The assassin trying to silence this great mind of our age did not succeed. The haters could never grasp the profound truth of Salman Rushdie, the incredible depth of his understanding and communication. He communicates to us, how we live and how we are. Reflected in his mirror, we see our world in all its glorious, stark truth.
This book is a wonderful read. Laugh all the way with the poor seeker, who, like all of us, seeks only true love, and an understanding of our sparkling world.
Happy birthday, too, to a superwoman! 102!
The Spectator review of Quichotte:
Quichotte, Salman Rushdie
"It’s hard to get your head around Salman Rushdie’s latest novel Quichotte, which has been shortlisted for the Booker. It’s a literary embarras de richesse, whose centre can’t really hold, yet it’s written with the brilliant bravura of a writer who can really, really write. More to the point, it’s also funny and touching and sad and oddly vulnerable, rather like its eponymous hero.

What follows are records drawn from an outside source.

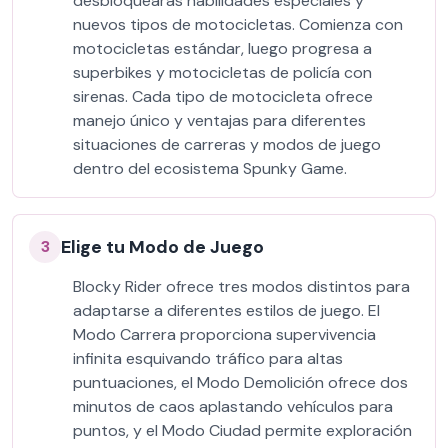
desbloquearás habilidades especiales y
nuevos tipos de motocicletas. Comienza con
motocicletas estándar, luego progresa a
superbikes y motocicletas de policía con
sirenas. Cada tipo de motocicleta ofrece
manejo único y ventajas para diferentes
situaciones de carreras y modos de juego
dentro del ecosistema Spunky Game.
Elige tu Modo de Juego
3
Blocky Rider ofrece tres modos distintos para
adaptarse a diferentes estilos de juego. El
Modo Carrera proporciona supervivencia
infinita esquivando tráfico para altas
puntuaciones, el Modo Demolición ofrece dos
minutos de caos aplastando vehículos para
puntos, y el Modo Ciudad permite exploración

His name is taken from Cervantes’ Don Quixote, via its Frenchified version, courtesy of the composer Massenet (one cultural allusion at a time is never enough for Rushdie, whose references range from Prospero to Pinocchio, from Ionesco to Oprah, from Wordsworth to The Wizard of Oz). This Quichotte is an Indian-born immigrant to America, a small-time sales rep for a pharmaceutical company, ageing and down-at-heel, who becomes as addicted to trash TV as Cervantes’ original was to the chivalric romances of his day.
...In a post-truth environment, where even the president is ‘entirely fabulist’, the literary tradition of magical realism, with its roots in Cervantes, has a particular contemporary urgency that Rushdie exploits to the max. You can’t blame a creative writer for taking an omnium gatherum literary attitude in an ‘unreal real’ world that’s simultaneously globalising and yet fragmenting."
https://www.spectator.co.uk/article/rushdie-at-his-best-quichotte-reviewed/
Unfortunately many parts of urban California are, in fact, one big homeless encampment and Newsom appears to have no clue how to deal with it. In NYC, they are turning to the involuntary institutionalization of the hopelessly mentally il. Maybe California has something to learn.
Newsom's beating that recall was a relief. (Although I do wonder about him for having been involved with that dreadful Kimberly Guilfoyle.)
The Zerad women are certainly an attractive threesome. May Angie live at least as long and as well as my mother's cousin, Ruth Hornbein Kahn Stovroff, who passed her last driving test at 96 with flying colors, and made it to 104.